Extracted page text data:

■ ■ ■

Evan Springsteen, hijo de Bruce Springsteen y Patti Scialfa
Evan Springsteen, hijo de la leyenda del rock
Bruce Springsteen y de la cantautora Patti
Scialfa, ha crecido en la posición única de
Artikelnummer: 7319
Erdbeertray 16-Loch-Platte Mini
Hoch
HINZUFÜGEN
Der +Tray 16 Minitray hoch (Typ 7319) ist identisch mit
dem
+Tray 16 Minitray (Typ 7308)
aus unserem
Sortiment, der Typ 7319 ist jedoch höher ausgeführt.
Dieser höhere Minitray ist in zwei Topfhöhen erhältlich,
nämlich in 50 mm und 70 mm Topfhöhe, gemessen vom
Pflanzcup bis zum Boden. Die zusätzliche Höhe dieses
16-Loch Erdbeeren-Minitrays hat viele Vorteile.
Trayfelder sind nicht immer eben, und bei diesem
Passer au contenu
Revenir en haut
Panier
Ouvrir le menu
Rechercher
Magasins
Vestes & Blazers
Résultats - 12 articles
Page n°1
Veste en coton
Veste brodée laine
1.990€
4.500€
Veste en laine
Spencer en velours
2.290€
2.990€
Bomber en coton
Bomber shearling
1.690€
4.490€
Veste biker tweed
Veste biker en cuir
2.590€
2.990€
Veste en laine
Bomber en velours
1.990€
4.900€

■ ■ ■

(Exercise requirements): Go to the line with "16-Loch Erdbeeren-Minitrays hat" in the entries above and repeat every line from there through the line with "Bomber en coton", exactly and with no other text.

(The completed task):
16-Loch Erdbeeren-Minitrays hat viele Vorteile.
Trayfelder sind nicht immer eben, und bei diesem
Passer au contenu
Revenir en haut
Panier
Ouvrir le menu
Rechercher
Magasins
Vestes & Blazers
Résultats - 12 articles
Page n°1
Veste en coton
Veste brodée laine
1.990€
4.500€
Veste en laine
Spencer en velours
2.290€
2.990€
Bomber en coton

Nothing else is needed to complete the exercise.